■ Task instructions
Copy all lines below containing "elements".
*** Opening of Dataset content ***
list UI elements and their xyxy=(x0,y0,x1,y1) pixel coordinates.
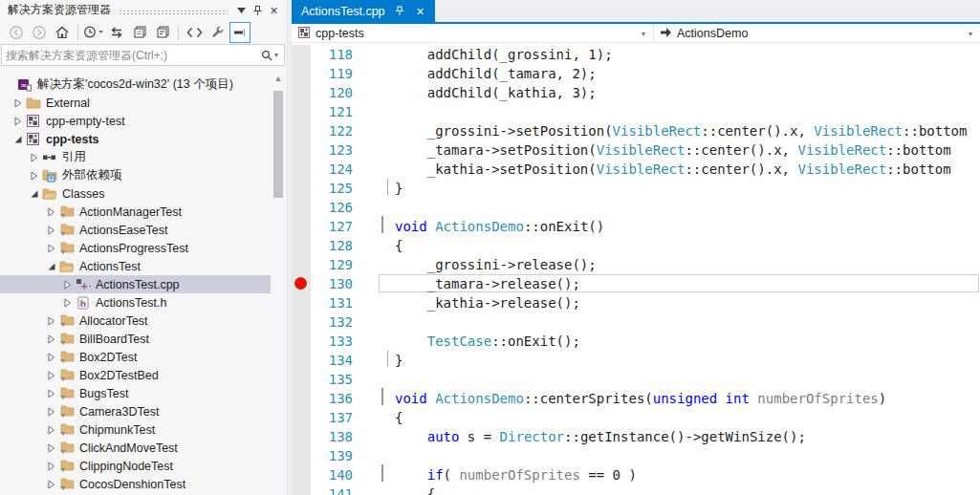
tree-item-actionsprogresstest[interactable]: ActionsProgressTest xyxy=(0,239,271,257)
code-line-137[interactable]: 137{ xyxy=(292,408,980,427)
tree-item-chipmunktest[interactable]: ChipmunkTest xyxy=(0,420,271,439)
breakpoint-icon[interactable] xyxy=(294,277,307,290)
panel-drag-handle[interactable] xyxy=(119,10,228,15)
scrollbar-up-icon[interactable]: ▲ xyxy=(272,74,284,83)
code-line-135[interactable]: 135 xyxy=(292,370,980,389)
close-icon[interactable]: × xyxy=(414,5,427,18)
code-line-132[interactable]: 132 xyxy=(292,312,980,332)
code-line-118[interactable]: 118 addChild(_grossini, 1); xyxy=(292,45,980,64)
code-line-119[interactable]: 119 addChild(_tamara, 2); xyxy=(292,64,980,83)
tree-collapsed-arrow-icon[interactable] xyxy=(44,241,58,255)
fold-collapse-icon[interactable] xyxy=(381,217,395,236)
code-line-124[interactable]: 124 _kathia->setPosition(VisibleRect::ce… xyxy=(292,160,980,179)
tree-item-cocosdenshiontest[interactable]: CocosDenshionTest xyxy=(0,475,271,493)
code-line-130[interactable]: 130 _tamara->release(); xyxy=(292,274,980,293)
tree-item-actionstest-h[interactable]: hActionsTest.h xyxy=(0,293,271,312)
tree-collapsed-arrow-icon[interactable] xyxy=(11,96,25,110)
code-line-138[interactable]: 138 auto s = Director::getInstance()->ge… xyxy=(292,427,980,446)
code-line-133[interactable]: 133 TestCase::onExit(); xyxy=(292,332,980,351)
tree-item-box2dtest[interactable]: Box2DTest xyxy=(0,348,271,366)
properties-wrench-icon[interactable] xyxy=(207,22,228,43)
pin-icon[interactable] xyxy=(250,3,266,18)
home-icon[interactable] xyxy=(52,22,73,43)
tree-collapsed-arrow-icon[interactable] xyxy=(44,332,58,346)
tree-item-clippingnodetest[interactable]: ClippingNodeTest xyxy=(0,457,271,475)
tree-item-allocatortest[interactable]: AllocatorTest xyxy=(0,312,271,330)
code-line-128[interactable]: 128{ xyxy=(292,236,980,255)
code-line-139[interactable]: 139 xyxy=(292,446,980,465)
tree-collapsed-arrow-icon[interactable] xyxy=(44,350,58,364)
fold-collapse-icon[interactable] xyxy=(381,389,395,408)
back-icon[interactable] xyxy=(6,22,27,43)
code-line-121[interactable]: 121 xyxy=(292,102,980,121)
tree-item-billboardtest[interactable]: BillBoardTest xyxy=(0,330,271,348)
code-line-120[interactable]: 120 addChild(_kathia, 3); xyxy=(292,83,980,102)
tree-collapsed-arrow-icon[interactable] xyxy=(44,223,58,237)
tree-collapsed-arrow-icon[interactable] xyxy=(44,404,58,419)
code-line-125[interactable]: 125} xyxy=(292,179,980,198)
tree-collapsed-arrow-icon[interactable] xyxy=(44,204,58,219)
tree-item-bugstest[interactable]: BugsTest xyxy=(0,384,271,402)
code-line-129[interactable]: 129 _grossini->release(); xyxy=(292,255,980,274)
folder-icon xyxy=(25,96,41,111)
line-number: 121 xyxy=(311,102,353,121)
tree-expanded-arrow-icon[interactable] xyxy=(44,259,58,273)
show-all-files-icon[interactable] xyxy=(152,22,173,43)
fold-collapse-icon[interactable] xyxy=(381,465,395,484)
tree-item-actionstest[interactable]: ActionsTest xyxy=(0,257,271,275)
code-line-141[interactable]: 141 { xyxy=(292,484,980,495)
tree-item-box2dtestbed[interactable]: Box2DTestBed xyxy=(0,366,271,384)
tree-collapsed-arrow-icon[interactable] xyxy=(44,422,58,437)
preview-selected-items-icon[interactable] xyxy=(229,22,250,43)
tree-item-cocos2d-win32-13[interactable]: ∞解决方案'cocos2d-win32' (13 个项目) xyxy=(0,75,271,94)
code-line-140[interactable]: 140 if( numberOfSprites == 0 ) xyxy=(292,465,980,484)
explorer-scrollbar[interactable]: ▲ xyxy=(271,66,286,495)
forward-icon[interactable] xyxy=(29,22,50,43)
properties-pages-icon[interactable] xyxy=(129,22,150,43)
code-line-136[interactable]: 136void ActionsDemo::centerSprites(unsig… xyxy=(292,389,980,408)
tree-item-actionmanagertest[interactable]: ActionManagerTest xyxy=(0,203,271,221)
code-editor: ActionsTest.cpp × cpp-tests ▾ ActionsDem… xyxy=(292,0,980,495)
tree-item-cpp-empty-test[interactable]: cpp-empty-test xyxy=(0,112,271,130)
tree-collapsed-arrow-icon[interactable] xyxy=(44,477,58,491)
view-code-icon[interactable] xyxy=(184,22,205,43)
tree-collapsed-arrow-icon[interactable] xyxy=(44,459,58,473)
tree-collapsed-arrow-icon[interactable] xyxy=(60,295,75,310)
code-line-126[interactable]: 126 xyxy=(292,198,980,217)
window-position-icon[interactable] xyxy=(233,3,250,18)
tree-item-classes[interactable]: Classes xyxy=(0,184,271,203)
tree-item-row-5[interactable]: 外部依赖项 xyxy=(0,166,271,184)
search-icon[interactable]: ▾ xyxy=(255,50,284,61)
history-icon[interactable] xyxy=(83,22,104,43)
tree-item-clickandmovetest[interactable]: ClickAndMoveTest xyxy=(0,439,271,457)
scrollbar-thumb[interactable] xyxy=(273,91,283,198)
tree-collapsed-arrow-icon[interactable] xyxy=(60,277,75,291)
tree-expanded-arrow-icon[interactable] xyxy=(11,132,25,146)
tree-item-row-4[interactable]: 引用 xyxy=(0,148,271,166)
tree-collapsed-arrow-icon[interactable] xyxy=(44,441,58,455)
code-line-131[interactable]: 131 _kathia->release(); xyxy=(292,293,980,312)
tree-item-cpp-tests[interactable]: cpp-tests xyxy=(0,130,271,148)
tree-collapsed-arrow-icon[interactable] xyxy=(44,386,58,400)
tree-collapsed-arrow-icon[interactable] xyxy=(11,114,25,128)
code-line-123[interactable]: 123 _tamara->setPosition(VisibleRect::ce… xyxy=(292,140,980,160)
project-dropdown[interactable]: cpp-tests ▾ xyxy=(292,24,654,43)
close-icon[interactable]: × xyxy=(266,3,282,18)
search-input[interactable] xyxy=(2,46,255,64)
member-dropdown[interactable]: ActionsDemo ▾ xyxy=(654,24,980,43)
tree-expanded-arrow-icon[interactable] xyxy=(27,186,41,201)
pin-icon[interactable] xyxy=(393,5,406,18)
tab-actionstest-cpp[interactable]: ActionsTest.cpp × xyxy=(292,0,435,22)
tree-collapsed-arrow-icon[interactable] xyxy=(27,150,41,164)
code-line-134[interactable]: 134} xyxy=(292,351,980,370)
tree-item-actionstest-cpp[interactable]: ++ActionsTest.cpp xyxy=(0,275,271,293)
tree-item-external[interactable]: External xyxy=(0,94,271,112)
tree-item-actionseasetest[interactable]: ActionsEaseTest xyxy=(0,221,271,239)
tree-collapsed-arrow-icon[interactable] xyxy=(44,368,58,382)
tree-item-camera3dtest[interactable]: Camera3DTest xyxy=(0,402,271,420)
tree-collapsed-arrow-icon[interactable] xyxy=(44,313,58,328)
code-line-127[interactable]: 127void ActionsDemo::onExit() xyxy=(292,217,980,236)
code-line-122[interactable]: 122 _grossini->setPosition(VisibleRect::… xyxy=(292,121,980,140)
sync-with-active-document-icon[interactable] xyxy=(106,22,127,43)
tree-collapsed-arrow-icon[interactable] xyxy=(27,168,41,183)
*** Close of Dataset content ***
*** Opening of Dataset content ***
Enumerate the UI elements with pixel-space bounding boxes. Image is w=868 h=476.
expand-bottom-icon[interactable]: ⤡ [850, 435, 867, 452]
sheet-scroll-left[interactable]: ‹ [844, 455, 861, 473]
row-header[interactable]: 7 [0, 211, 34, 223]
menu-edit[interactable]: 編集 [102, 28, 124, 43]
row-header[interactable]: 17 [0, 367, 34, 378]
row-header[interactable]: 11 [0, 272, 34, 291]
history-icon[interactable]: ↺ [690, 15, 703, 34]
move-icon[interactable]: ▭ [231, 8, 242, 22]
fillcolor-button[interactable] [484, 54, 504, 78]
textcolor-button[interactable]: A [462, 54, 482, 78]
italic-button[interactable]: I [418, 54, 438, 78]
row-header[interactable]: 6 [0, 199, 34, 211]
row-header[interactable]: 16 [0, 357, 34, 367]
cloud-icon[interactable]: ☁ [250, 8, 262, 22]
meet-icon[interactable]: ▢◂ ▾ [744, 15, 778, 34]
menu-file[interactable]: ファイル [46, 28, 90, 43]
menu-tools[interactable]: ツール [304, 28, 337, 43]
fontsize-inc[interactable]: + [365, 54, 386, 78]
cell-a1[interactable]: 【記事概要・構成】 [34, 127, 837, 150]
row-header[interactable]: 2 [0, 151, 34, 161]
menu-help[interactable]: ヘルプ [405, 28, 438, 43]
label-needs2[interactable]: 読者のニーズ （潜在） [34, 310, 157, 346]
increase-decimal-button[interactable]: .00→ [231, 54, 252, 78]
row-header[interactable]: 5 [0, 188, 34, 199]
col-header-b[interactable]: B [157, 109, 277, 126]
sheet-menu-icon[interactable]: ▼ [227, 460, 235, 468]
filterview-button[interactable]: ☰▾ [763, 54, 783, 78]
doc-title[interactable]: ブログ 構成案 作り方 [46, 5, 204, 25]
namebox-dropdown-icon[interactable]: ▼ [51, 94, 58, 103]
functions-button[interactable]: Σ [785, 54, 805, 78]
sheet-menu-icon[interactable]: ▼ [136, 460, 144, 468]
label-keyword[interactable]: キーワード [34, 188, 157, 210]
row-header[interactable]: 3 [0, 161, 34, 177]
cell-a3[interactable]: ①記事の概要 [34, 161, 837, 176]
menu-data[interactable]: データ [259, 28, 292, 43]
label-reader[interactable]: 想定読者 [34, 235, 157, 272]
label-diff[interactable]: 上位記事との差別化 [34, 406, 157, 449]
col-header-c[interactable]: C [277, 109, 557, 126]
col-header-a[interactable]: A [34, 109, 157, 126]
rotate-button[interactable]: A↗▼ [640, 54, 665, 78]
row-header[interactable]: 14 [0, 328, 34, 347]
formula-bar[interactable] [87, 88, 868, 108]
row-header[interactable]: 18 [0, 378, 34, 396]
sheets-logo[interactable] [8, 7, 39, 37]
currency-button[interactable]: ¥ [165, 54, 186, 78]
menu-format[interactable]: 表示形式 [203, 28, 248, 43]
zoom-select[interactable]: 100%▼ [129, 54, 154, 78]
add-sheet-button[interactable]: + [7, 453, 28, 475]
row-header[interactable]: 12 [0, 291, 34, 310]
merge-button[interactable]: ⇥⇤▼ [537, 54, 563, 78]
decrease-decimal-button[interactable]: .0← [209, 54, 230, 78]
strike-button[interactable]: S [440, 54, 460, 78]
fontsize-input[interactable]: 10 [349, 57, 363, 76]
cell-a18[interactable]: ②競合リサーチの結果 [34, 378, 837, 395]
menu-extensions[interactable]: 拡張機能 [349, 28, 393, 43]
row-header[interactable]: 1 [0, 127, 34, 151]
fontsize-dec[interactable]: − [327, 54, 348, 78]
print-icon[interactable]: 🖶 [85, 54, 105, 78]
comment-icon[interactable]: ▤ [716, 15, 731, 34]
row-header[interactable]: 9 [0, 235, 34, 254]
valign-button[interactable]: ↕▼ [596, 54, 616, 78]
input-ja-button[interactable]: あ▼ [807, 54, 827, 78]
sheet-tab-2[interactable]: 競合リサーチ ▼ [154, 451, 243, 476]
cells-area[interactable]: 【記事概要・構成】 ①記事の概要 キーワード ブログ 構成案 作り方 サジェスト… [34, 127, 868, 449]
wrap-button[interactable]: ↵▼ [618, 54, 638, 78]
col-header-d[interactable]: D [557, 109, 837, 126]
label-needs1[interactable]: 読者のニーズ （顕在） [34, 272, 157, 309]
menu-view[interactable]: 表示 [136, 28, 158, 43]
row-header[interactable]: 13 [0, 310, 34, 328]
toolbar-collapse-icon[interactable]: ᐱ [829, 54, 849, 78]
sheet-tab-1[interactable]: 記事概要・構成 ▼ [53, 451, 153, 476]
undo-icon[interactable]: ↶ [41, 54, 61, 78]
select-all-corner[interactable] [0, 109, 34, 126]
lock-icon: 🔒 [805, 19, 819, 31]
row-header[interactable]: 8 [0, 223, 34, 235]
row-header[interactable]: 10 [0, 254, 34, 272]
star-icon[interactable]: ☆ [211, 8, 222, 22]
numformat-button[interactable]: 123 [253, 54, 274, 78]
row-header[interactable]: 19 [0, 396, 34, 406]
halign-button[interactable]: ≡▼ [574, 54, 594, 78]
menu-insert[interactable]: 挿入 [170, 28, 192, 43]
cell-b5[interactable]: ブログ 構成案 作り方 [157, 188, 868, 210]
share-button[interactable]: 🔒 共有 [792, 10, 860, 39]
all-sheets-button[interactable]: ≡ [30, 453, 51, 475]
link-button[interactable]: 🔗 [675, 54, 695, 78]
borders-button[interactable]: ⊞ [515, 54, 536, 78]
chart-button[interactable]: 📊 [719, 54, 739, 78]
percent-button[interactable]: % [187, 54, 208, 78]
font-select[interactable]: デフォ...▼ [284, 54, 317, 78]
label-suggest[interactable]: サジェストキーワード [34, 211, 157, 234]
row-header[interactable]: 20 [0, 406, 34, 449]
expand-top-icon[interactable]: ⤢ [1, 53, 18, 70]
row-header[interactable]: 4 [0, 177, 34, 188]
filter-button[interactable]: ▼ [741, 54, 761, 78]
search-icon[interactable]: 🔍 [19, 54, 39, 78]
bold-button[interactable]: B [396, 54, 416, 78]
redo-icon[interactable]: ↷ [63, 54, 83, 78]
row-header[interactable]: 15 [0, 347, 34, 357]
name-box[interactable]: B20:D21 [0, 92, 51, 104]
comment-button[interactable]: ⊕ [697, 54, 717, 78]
*** Close of Dataset content ***
■ Exercise answer
list UI elements and their xyxy=(x0,y0,x1,y1) pixel coordinates.
Enumerate the UI elements with pixel-space bounding boxes. Image is w=868 h=476.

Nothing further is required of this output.